TOP-MAGAZIN Herbst 2001 Thema: Women's Business Park eröffnet Neben der Immobilie in der Bonner Top-Lage Kaiserstraße mit ca. 60 Prozent und einem Wert von ca. fünf Millionen Mark gehören Aktien und festverzinsliche Wertpapiere zu den Bestandteilen des neun Millionen Mark schweren Fonds. Immer getreu der goldenen Börsenregel "Don't put all your eggs in one basket" sind die Gefahren und Gewinnmöglichkeiten also breit gestreut. Witz, Fantasie und ein außergewöhnlich hohes Maß an wirtschaftlicher Kompetenz zeichnet also schon jetzt den Women's Business Park samt Women's Prosperity Fund No. 1 aus.
Bonner Rundschau 30.06. 2001 Thema: Sichere Rendite mit Frauenkonzept Unterstützung bekommt der Women's Business Park auch von Oberbürgermeisterin Bärbel Dieckmann. Als Standort für private Dienstleistungsunternehmen passe der Women's Business Park nach Bonn, so die OB. "Dieser Baustein fehlte noch in der neuen Struktur Bonns", erläuterte Dieckmann.
DIE WIRTSCHAFT 8/2001 Thema: Das Bonner Unternehmerinnenzentrum "Women's Business Park" wird ausschließlich durch privates Geld von Anlegerinnen finanziert Gut 9 Millionen DM schwer ist der erste Women's Prosperity Fund No. 1 - und die erste Million ist schon zusammen. 10 000 DM beträgt der Mindestanteil für AnlegerInnen, die neben einem sorgsam ausgesuchten Anteil an Aktien- und Rentenpapieren vor allem MitbesitzerInnen einer lukrativen Immobilie in "Boomtown Bonn" werden. Ein Engagement, das sich doppelt lohnt: für AnlegerInnen durch jährliche Ausschüttungen von 5 Prozent, und für die Unternehmerinnen, weil Bonn endlich ein Geschäftshaus für Business Women erhält.
Kölner Stadt-Anzeiger 30.6./1.7. 2001 Thema: Gewerbepark für Frauen Das Haus ist das Herzstück des "Women's Prosperity Fund No. 1", eines Immobilienfonds, den die Initiatorin des Projekts und Mitbewohnerin Mechthild Upgang aufgelegt hat. Die Idee: Anlegerinnen und Unternehmerinnen zum Vorteil aller zusammen zu bringen.

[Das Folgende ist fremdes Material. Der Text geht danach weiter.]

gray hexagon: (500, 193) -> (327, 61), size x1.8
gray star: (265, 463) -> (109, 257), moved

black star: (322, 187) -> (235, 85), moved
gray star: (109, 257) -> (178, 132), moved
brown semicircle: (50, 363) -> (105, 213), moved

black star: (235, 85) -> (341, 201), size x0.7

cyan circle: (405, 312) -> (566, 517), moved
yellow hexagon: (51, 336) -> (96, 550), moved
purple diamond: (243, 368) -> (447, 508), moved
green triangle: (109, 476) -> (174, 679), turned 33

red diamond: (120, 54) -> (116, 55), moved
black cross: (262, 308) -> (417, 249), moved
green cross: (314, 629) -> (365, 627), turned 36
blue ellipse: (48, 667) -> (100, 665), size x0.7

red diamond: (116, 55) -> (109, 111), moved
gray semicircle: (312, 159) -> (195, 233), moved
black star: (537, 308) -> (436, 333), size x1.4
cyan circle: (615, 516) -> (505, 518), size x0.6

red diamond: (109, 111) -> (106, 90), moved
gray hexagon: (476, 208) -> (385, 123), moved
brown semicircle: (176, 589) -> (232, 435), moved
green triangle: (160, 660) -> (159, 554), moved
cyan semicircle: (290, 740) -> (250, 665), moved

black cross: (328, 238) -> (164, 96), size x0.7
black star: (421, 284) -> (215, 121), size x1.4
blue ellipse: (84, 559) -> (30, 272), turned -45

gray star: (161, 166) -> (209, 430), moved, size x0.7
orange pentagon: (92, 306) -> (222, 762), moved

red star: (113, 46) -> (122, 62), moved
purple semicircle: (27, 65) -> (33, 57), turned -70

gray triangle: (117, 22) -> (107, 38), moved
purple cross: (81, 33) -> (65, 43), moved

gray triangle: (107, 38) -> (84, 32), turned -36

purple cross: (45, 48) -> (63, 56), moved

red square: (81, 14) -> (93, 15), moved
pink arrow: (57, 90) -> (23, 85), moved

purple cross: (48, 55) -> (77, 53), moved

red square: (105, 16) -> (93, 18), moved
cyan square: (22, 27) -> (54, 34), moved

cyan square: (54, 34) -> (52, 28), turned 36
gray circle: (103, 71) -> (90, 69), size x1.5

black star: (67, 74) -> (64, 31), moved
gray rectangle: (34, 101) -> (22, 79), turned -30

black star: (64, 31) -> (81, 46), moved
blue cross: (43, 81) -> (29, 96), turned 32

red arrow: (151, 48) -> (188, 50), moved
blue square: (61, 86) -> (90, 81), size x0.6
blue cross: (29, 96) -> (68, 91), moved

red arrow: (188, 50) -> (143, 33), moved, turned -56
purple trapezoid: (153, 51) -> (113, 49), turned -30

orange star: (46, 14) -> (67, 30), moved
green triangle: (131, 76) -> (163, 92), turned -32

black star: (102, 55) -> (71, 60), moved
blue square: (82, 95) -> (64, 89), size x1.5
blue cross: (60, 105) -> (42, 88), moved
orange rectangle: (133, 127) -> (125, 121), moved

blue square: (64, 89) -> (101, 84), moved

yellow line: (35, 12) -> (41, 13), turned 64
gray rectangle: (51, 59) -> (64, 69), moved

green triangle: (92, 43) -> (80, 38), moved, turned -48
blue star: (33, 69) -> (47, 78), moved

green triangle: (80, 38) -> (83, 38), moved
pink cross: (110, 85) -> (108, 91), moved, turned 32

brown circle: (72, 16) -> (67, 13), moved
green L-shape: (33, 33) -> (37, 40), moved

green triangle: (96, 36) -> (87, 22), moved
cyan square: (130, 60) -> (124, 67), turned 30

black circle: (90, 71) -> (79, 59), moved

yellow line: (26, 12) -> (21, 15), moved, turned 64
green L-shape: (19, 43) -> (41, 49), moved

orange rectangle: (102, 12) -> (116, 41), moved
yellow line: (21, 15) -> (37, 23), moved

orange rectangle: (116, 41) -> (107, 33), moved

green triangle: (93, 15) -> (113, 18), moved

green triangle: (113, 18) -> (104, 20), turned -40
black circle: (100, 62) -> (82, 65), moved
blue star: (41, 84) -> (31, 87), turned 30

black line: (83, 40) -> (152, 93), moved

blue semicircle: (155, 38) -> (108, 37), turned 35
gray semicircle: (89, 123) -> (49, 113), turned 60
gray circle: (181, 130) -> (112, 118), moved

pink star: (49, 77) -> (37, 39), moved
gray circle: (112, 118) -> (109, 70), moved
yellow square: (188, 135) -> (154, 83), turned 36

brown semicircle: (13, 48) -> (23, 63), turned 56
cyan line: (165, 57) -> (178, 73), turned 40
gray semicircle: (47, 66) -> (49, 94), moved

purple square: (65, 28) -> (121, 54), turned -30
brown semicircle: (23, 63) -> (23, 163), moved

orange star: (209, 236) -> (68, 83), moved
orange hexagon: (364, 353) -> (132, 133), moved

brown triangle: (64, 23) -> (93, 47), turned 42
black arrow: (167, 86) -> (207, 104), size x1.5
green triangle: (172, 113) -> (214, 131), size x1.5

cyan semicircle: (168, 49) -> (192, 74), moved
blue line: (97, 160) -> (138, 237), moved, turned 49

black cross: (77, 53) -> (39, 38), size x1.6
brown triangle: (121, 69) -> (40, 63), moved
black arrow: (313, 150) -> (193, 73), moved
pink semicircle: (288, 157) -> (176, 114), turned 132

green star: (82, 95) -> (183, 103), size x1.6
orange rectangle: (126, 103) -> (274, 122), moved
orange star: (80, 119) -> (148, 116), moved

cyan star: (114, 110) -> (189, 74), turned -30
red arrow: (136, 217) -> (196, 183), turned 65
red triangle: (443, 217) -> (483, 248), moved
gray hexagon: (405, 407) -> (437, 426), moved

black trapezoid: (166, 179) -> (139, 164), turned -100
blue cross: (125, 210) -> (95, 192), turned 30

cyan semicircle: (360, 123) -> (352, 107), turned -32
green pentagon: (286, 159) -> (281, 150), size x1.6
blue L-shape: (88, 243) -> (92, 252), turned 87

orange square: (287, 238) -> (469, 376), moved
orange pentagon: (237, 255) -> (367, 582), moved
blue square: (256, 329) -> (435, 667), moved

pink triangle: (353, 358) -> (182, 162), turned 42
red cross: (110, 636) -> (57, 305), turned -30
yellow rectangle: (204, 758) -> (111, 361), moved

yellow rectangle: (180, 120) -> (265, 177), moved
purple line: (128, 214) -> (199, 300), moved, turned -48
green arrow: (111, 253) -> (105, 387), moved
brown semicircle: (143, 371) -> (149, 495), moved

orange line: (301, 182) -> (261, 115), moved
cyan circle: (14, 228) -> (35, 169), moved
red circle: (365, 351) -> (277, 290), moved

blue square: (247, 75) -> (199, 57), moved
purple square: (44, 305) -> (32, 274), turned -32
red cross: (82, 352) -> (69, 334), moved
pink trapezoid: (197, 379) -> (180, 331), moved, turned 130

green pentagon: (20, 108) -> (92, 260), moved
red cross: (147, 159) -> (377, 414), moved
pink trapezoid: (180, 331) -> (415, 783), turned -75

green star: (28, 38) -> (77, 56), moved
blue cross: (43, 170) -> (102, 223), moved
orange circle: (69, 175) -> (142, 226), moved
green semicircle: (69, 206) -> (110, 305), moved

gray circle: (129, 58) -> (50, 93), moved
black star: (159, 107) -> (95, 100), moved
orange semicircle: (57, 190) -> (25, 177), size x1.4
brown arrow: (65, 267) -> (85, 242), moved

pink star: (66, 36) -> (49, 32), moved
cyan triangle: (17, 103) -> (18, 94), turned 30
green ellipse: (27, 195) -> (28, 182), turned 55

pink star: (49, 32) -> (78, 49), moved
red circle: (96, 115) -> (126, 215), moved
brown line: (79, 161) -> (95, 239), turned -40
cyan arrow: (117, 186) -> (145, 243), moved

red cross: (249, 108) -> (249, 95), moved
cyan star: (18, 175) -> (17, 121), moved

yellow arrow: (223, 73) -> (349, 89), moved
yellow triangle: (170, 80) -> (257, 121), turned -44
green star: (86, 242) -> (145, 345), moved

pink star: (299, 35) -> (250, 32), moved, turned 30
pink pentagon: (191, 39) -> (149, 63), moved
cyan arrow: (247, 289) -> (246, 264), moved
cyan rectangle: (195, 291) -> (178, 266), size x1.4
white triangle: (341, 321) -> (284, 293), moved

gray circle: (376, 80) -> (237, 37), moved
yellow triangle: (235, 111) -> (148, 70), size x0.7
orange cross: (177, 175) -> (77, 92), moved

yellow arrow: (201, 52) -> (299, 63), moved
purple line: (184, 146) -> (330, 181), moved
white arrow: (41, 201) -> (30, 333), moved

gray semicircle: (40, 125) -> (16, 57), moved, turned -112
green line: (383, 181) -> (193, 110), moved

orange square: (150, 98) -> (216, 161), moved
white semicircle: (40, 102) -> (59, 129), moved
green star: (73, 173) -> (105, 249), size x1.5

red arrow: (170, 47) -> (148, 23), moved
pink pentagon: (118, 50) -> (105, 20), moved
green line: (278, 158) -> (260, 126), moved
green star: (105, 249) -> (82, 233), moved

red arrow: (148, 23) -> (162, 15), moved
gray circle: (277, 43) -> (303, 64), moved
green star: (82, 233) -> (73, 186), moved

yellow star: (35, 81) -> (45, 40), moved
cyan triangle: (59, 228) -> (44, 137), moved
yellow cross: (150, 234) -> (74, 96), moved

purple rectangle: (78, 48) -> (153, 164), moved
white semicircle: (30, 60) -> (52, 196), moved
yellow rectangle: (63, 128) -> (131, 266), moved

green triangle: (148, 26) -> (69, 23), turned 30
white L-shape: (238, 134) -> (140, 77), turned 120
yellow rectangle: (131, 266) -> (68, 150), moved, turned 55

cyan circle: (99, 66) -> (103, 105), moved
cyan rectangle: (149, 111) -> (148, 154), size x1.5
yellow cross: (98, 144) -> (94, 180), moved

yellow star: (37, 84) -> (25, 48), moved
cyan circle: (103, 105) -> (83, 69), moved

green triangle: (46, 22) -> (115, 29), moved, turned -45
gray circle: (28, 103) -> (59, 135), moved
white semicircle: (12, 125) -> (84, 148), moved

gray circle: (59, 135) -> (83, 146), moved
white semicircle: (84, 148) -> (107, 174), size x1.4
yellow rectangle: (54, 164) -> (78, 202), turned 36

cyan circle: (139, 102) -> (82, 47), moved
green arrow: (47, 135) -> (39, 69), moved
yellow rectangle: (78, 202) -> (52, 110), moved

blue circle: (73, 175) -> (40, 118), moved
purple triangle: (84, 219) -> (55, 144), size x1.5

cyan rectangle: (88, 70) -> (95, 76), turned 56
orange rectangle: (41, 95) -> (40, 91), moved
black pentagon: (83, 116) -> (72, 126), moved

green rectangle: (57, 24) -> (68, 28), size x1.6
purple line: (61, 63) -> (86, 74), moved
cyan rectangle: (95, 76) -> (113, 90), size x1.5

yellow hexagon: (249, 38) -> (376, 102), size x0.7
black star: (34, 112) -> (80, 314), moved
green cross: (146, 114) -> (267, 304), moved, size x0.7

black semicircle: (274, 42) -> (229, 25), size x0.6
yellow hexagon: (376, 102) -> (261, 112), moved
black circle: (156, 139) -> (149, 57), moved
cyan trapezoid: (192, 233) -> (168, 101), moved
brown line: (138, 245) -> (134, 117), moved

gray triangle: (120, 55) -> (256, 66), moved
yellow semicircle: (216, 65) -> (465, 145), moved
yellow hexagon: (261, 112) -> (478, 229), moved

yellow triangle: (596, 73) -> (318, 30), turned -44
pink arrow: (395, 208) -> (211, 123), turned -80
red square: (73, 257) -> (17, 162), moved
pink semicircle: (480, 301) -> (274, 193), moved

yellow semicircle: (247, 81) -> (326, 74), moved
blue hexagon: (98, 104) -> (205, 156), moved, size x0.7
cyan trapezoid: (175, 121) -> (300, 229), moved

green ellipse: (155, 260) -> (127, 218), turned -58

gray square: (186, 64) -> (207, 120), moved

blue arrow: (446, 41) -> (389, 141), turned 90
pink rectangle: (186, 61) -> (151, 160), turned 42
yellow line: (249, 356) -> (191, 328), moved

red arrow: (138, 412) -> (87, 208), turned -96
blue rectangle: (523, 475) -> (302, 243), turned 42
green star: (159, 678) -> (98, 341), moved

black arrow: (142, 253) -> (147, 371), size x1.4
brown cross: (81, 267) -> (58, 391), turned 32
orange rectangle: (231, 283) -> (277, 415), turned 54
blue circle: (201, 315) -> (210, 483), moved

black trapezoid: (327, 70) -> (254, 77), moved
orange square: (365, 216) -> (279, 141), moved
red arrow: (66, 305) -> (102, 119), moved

Rhein-Zeitung 30.6/1.7. 2001 Thema: Büros nur für Frauen Finanziert wird dieses Projekt Bemerkenswerterweise nicht, wie üblich, mit Hilfe von öffentlichen Gelder, sondern ganz und gar über private Mittel. Denn parallel zum "Business Park" hat die Finanzfachfrau Upgang den "Women's Prosperity Fund No. 1" entwickelt. Mit diesem Fonds erwerben die Anlegerinnen nicht nur einen Anteil an Aktien- und Rentenpapieren sondern werden auch Mit-Besitzer der Immobilie. Und dass der Fonds "Nummer Eins" genannt wird, lässt auf die Nummern zwei und drei hoffen.